Did private companies remove coal files to derail CBI probe?
23 Sep 2013
The CBI is probing the role of private companies which bagged coal blocks in the alleged conspiracy of "missing files" from the coal ministry. CBI suspects there is a possibility that private companies in collusion with bureaucrats and lower level officials in the coal ministry got the files removed, so that the agency's probe is derailed.
The agency has decided to take out the visitors registers of senior bureaucrats and other officials of coal ministry to find out about the visits of executives of private companies in the coal ministry in the past one year.
In the two preliminary enquiries registered on Friday to probe the missing files of two periods - 1993-2005 and 2006-2009, CBI said private companies were also being investigated. A senior officer said, "Everything is possible. Allocations were done in connivance with government officials. Since they (private companies) knew they had violated norms, misrepresented facts to get coal blocks and paid bribes to get blocks, there is every likelihood that files have gone missing at their behest."

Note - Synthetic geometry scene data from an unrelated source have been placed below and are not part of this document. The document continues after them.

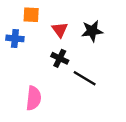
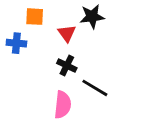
black star: (92, 31) -> (92, 17), moved
pink semicircle: (34, 98) -> (63, 105), moved

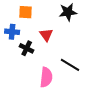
red triangle: (67, 33) -> (46, 35), moved
black cross: (67, 66) -> (27, 48), moved

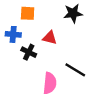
red triangle: (46, 35) -> (50, 38), turned -40

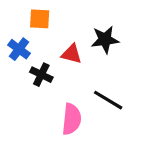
black star: (73, 13) -> (105, 40), moved
blue cross: (13, 34) -> (19, 49), turned 32

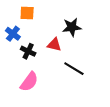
red triangle: (72, 54) -> (54, 45), moved
pink semicircle: (72, 119) -> (29, 82), moved, turned 30

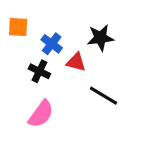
orange square: (27, 13) -> (18, 27), moved
blue cross: (13, 34) -> (52, 44), moved

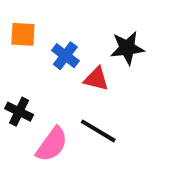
black cross: (39, 71) -> (19, 112), moved
black line: (103, 96) -> (98, 131), moved

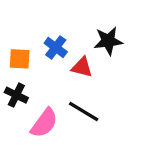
orange square: (23, 34) -> (20, 59), moved

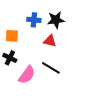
black star: (108, 41) -> (56, 20), moved
blue cross: (56, 47) -> (34, 20), moved, turned -32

The agency has already said that "there seems to be a deliberate attempt to halt CBI investigations" in the Supreme Court monitored 1.76 lakh crore Coalgate scam.
Investigations by CBI in the past two days was centered on taking details of government officials who were custodians of files since 1993 and those who prepared minutes of meetings. Officials said executives of private companies often visited coal ministry for routine coal block related work. CBI, sources said, would be looking for unusual and unscheduled visits of private executives in the ministry. Subsequently, CBI would also gather intelligence from independent sources.

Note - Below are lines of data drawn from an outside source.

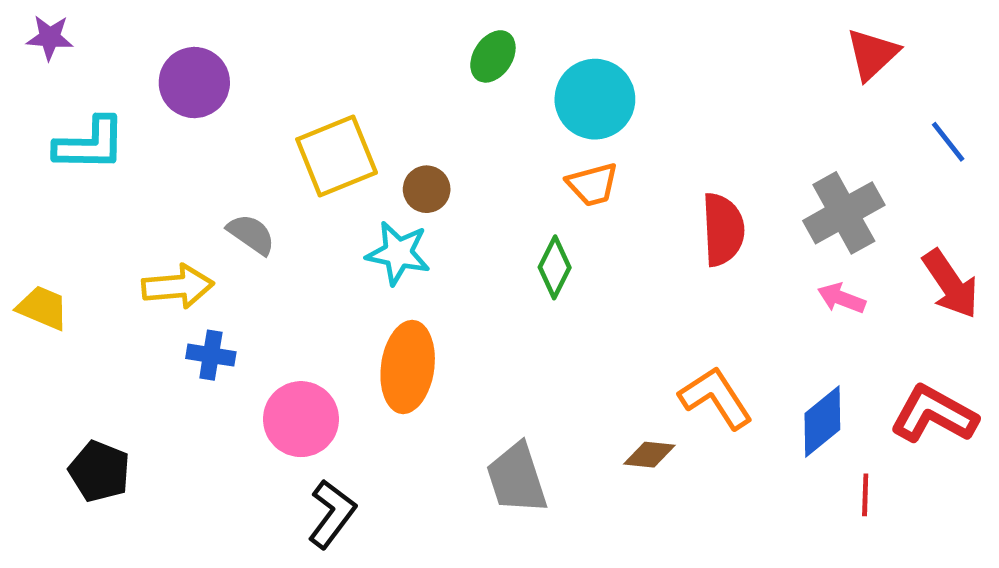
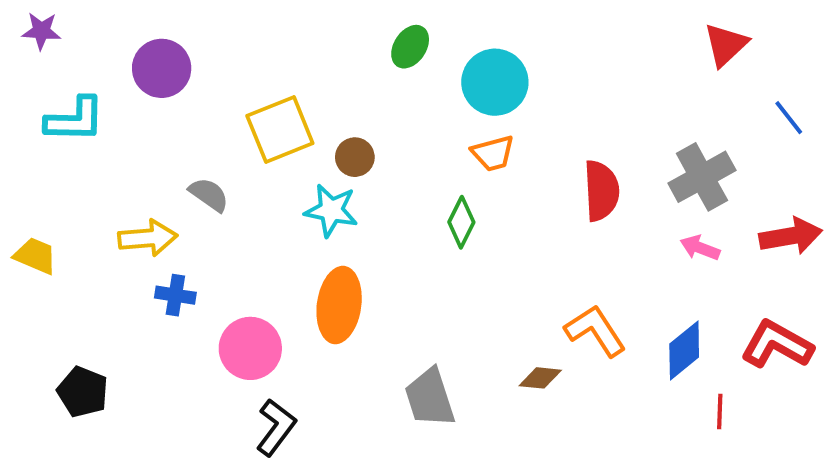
red arrow: (950, 284) -> (791, 236), turned -66

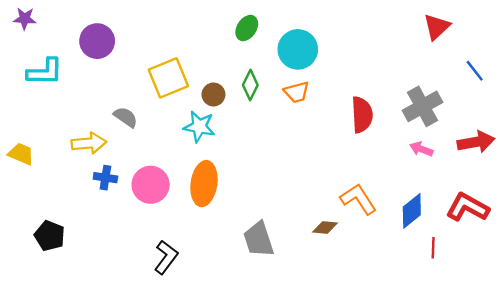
green diamond: (461, 222) -> (250, 85), moved
pink circle: (250, 348) -> (151, 185), moved

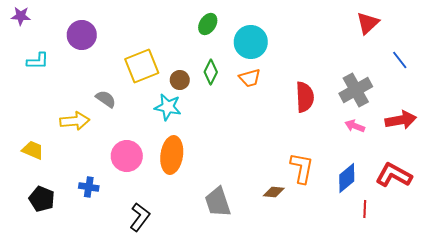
cyan L-shape: (45, 72) -> (38, 61), size x0.7
yellow trapezoid: (21, 154) -> (33, 150), moved
blue cross: (105, 178) -> (89, 187), moved
orange L-shape: (358, 199) -> (302, 168), turned 44

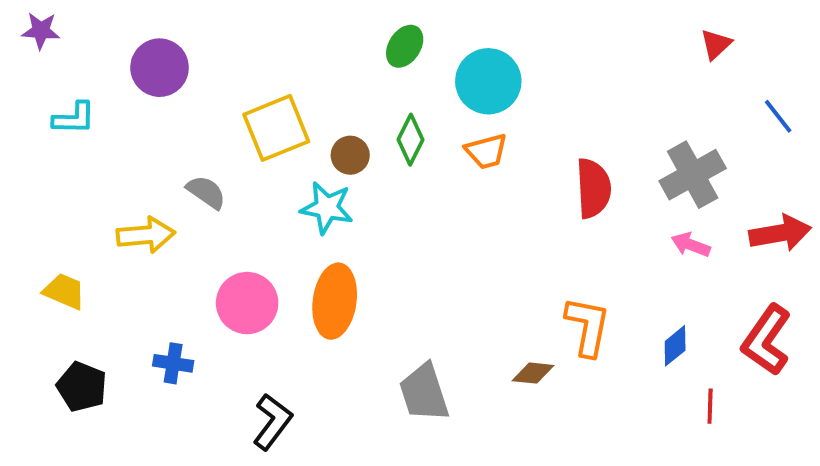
red triangle: (368, 23) -> (716, 44), size x0.7
red L-shape: (394, 175) -> (766, 340), turned -84
blue diamond: (347, 178) -> (675, 346), size x0.7

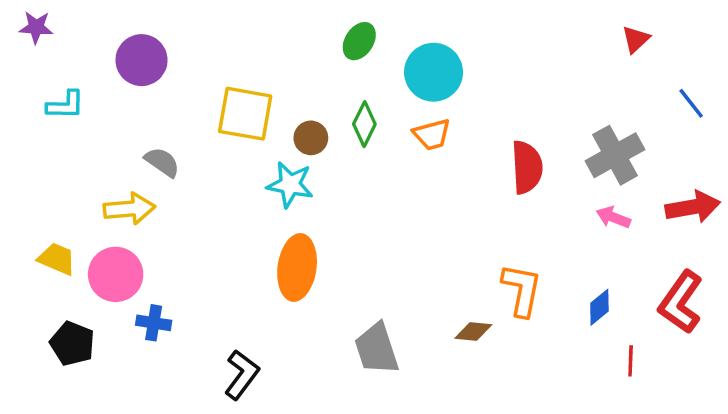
yellow square: (276, 128) -> (245, 114), turned 32
gray semicircle: (206, 192) -> (162, 162), moved
pink circle: (247, 303) -> (116, 274), moved

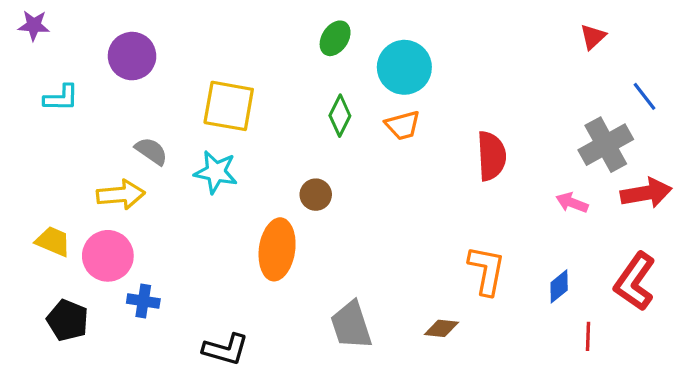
brown circle: (311, 138) -> (316, 195), moved
gray cross: (615, 155) -> (606, 145), moved
cyan star: (290, 185) -> (216, 172), moved
brown diamond: (473, 331) -> (441, 328), moved
black L-shape: (242, 375) -> (225, 349), turned 69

CBI has booked close to 20 private companies in its 13 FIRs so far including some big names like Jindal Steel and Power Limited, AMR Iron and Steel, JLD Yavatmal, JAS Infrastructure, Rathi Steel and Power Ltd, Green Infrastructure, Kamal Iron and Sponge and others.

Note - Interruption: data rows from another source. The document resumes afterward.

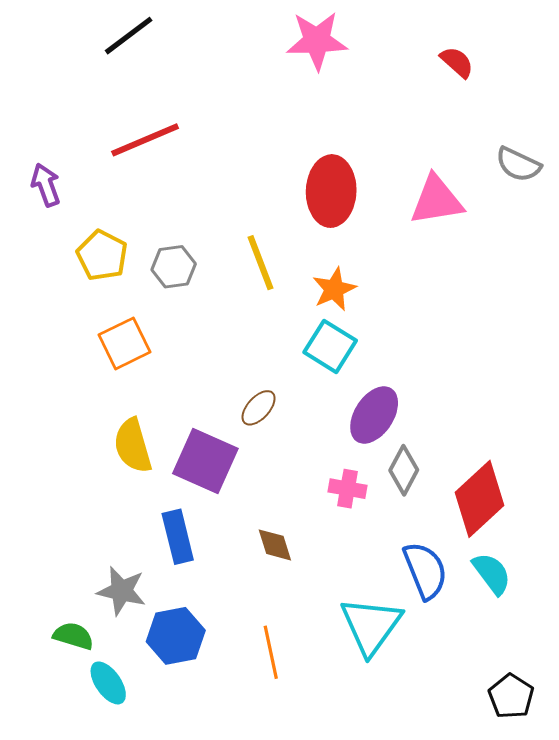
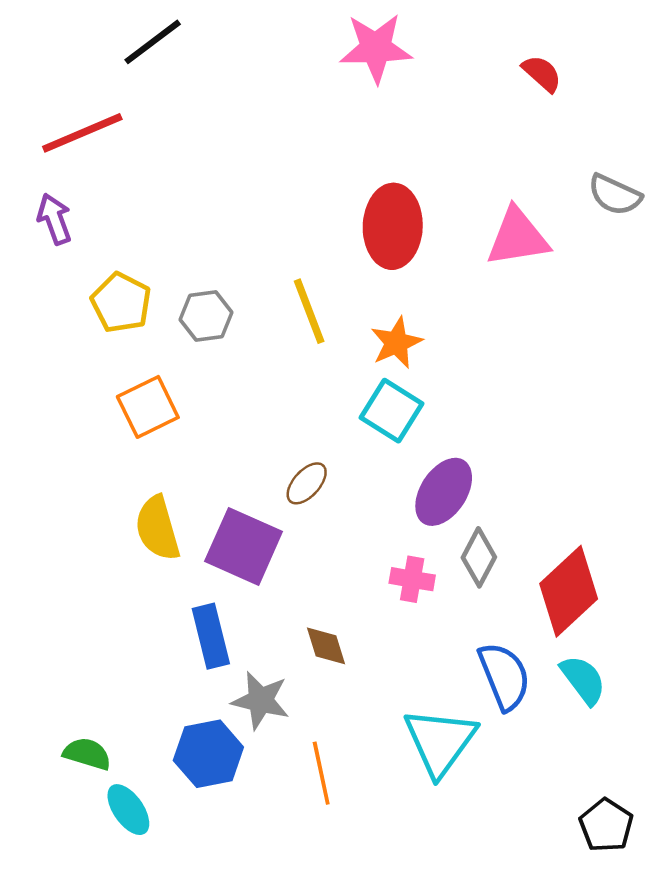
red line: (145, 140) -> (82, 133), moved
gray star: (121, 591) -> (261, 700), moved

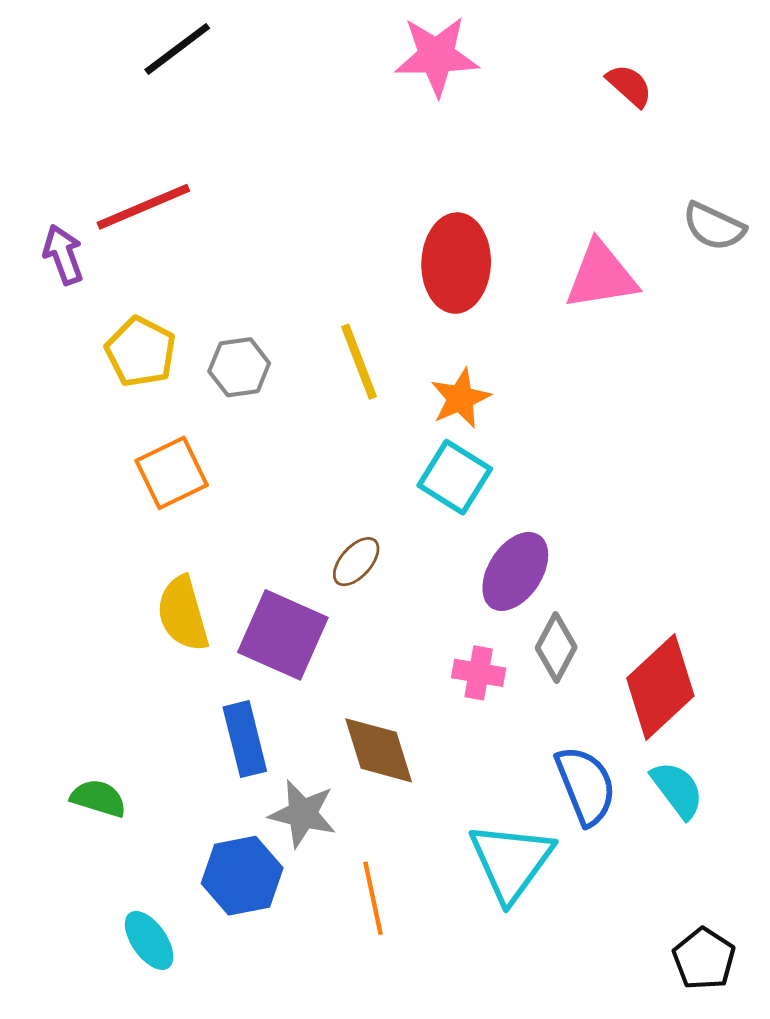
red line: (82, 133) -> (143, 207), moved
brown diamond: (326, 646) -> (379, 750), size x1.5
green semicircle: (87, 754) -> (98, 798), moved

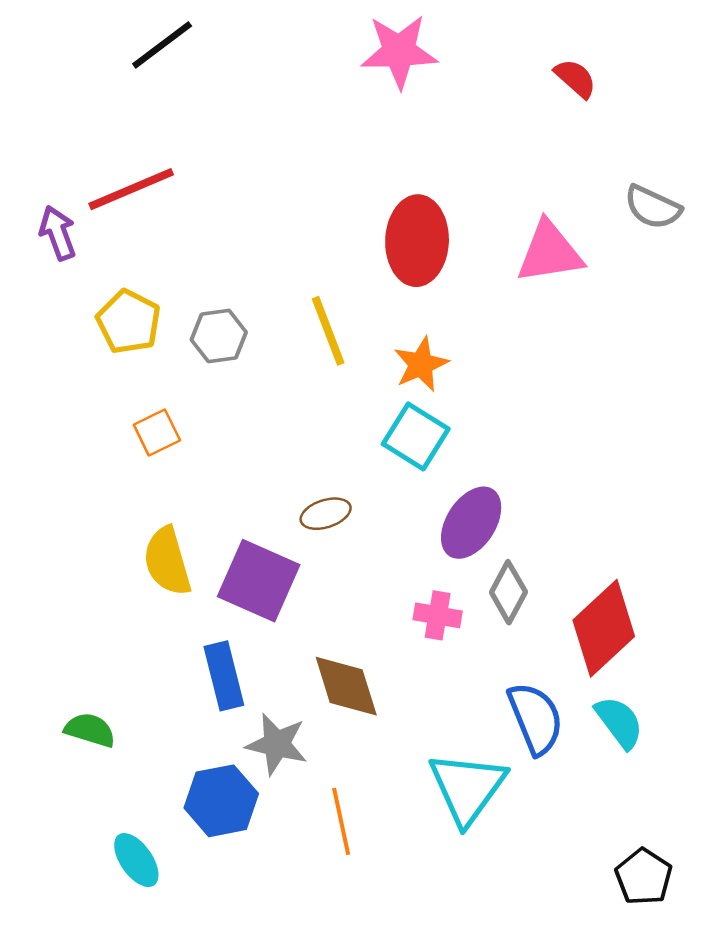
orange square: (172, 473) -> (157, 433), size x0.7
brown ellipse: (356, 562) -> (326, 514), turned 30

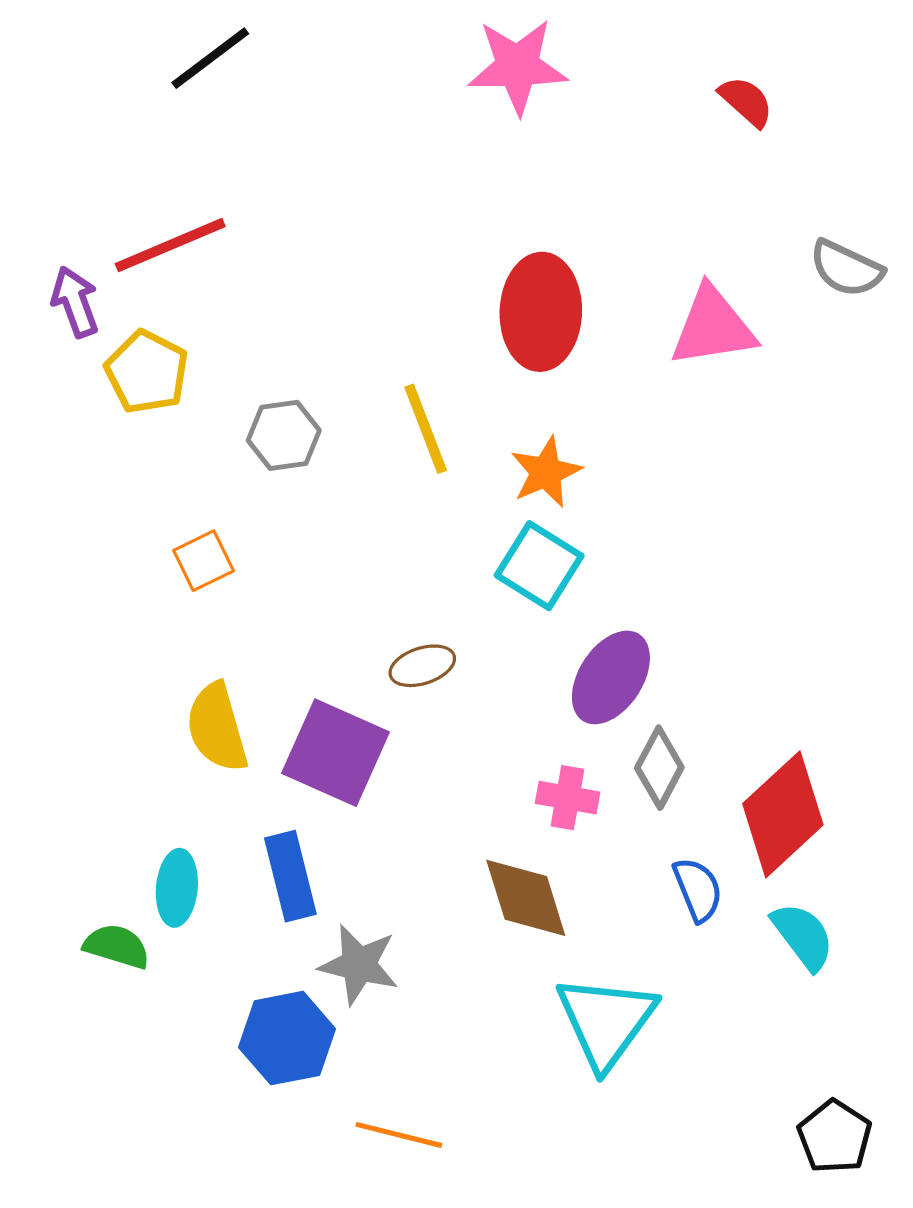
yellow pentagon: (129, 322) -> (147, 372), moved
brown diamond: (346, 686) -> (526, 898), moved
blue semicircle: (535, 718) -> (698, 889), moved, size x0.7
orange line: (341, 821) -> (399, 1135), moved, turned -64
cyan ellipse: (136, 860) -> (177, 888), moved, turned 40

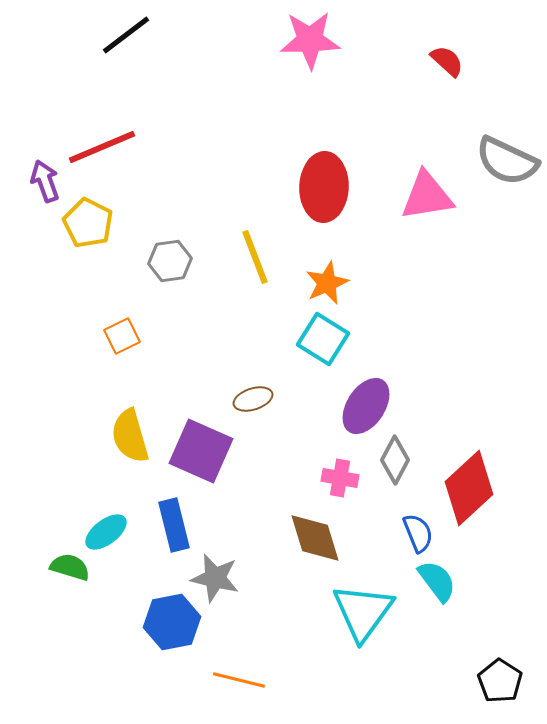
gray semicircle: (846, 268) -> (507, 161), size x1.4
cyan ellipse: (177, 888) -> (106, 532), turned 48
cyan semicircle: (803, 936) -> (437, 581), moved

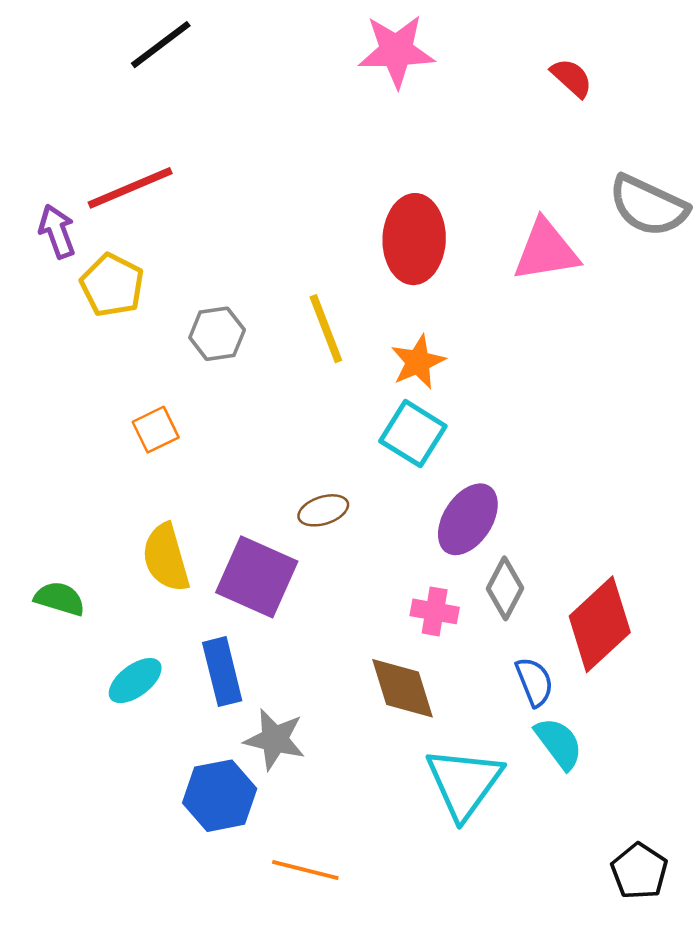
green semicircle: (70, 567) -> (60, 599), moved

According to agency officials, there are files which do not even exist in the coal ministry. The investigation team is procuring a list of coal ministry employees - serving and retired -- who were custodians of files and their interrogation will begin from next week, said sources.
During the reconciliation, it was found that 15-18 crucial files related to coal block allocations between 2006-2009 are not traceable and it is affecting the agency's probe.